Perdana Menteri Israel, Benjamin Netanyahu, melakukan pembicaraan via telepon dengan Presiden AS Donald Trump, membahas rencana Israel untuk menguasai seluruh Jalur Gaza. Dalam percakapan itu, Netanyahu menggambarkan operasi militer yang ia klaim akan berjalan “cepat,” meski tanpa menyebutkan batas waktunya.
Menurut pernyataan kantornya, Netanyahu berterima kasih kepada Trump atas “dukungan tanpa henti” sejak dimulainya agresi. Percakapan ini menjadi yang pertama sejak kabinet Israel mengesahkan rencana Netanyahu pada Jumat lalu untuk menduduki seluruh Gaza.
Meski publik tahu itu adalah operasi pendudukan, Netanyahu menghindari kata “okupasi” dan menggantinya dengan istilah “penguasaan” demi menghindari implikasi hukum internasional. Ia berdalih bahwa tujuan Israel adalah “membebaskan” Gaza dari Hamas, bukan mendudukinya. Bahkan, ia mengaku telah memerintahkan militer mempercepat jadwal penguasaan Kota Gaza untuk “mengakhiri perang secepat mungkin.”
Netanyahu juga membantah adanya kelaparan di Gaza, menuding PBB menolak mendistribusikan bantuan yang masuk melalui gerbang Karam Abu Salem. Pernyataan ini bertolak belakang dengan realitas di lapangan yang mencatat puluhan kematian akibat kelaparan, termasuk anak-anak.
Langkah Militer
Sumber dari media penyiaran Israel melaporkan, militer bersiap mengerahkan seluruh pasukan reguler ke Gaza untuk melaksanakan rencana pendudukan. Saat ini, mereka tengah menyusun detail taktis, termasuk jalur serangan, dan masih mempertimbangkan apakah operasi akan dilakukan sekaligus atau bertahap.

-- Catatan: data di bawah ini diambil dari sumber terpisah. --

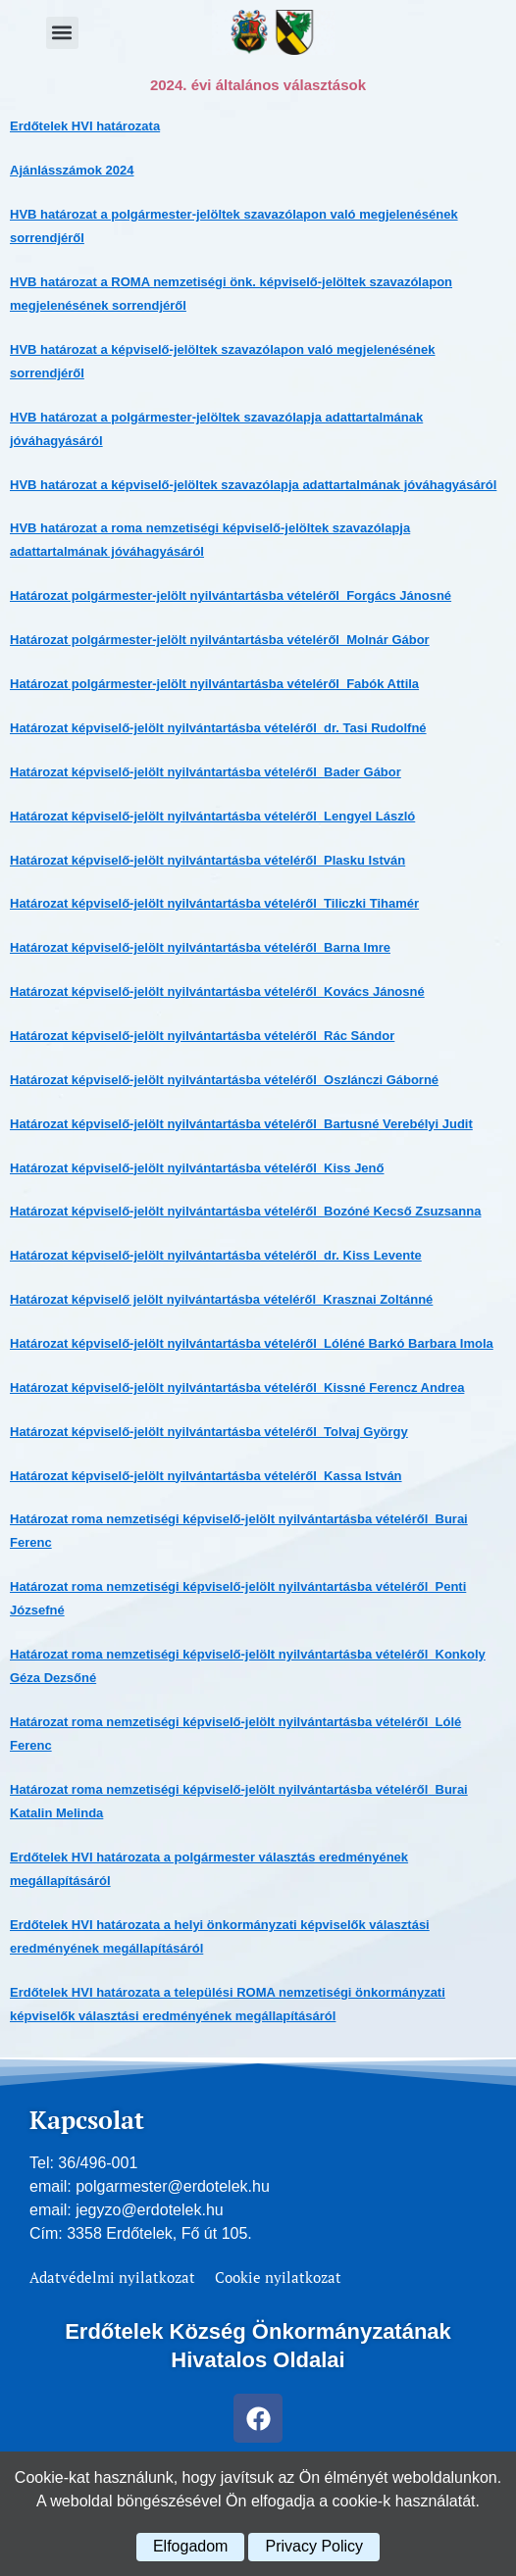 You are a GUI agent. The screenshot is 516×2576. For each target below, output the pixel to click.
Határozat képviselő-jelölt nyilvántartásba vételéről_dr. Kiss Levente (216, 1255)
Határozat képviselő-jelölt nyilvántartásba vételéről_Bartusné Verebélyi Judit (241, 1123)
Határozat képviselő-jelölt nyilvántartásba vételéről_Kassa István (206, 1475)
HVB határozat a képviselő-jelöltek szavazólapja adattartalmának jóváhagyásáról (253, 484)
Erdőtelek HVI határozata (85, 126)
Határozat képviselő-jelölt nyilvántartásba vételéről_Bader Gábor (205, 772)
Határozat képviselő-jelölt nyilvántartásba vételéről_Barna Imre (200, 947)
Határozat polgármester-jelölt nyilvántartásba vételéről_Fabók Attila (214, 683)
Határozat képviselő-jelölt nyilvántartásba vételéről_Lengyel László (212, 816)
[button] (62, 33)
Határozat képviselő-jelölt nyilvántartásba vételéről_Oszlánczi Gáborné (224, 1079)
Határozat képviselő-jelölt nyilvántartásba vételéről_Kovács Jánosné (217, 991)
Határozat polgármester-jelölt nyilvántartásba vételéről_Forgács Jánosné (230, 595)
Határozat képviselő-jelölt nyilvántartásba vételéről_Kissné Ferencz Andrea (237, 1387)
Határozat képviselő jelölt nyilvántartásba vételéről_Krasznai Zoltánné (221, 1299)
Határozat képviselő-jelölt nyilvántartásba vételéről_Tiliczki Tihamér (214, 903)
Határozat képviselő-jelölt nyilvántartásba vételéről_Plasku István (207, 860)
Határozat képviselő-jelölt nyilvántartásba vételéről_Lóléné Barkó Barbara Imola (251, 1343)
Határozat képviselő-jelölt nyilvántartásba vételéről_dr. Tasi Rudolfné (218, 727)
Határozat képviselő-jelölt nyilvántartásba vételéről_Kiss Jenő (197, 1168)
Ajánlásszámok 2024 (71, 170)
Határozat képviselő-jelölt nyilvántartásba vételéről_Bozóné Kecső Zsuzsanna (245, 1211)
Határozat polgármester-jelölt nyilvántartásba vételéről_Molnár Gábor (220, 639)
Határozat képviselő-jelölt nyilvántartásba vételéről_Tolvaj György (209, 1431)
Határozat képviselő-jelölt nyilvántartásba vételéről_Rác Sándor (202, 1035) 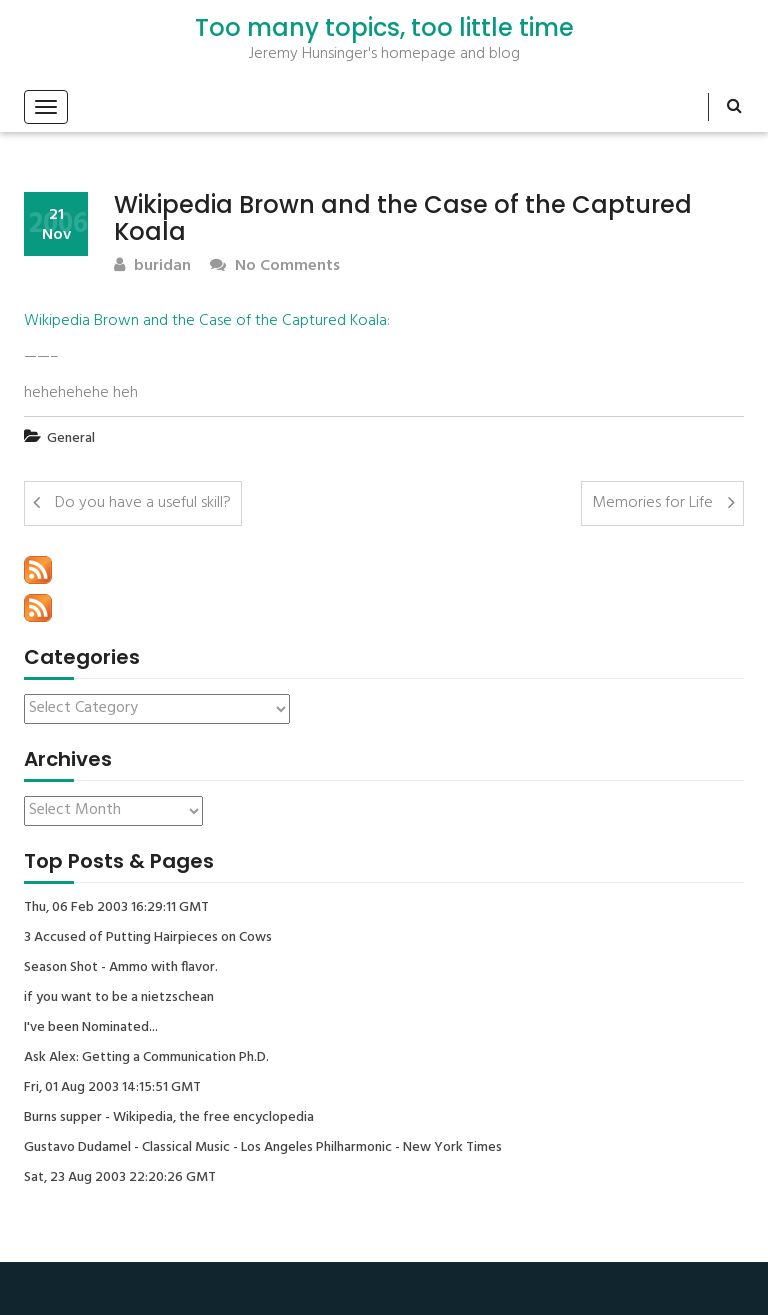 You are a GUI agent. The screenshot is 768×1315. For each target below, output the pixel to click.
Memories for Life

Rencana ini dimulai dengan pendudukan Kota Gaza di utara, disertai pengusiran sekitar satu juta warganya ke selatan. Kota akan dikepung, lalu pasukan melakukan penyerbuan ke kawasan padat penduduk. Tahap berikutnya mencakup pendudukan kamp-kamp pengungsi di pusat Gaza, wilayah yang sebagian besar telah hancur akibat pemboman sejak Oktober 2023.
Oposisi politik dan keluarga sandera Israel menuding Netanyahu sengaja memperpanjang perang demi mempertahankan posisinya.
Sejak 2 Maret lalu, Israel menutup seluruh gerbang menuju Gaza, memblokir total bantuan kemanusiaan. Puluhan ribu truk bantuan menumpuk di perbatasan, sementara yang diizinkan masuk hanya sedikit, tak mampu memenuhi kebutuhan dasar warga. Kebijakan ini telah menyeret Gaza ke jurang kelaparan massal.
Eskalasi Genosida
Dengan dukungan penuh AS, Israel terus melakukan pembantaian terhadap warga Palestina di Gaza—membunuh, menghalangi bantuan, menghancurkan infrastruktur, dan mengusir penduduk secara paksa. Serangan itu telah menewaskan 61.258 orang, melukai 152.045 lainnya, dan membuat lebih dari 9.000 orang hilang. Ratusan ribu kini hidup sebagai pengungsi di tengah bencana kelaparan yang merenggut nyawa, termasuk puluhan anak.
Israel juga telah mengeksekusi 237 jurnalis selama agresi ini, sebagai bagian dari upaya sistematis menghapus saksi mata dan membungkam kebenaran tentang kebiadaban yang mereka lakukan.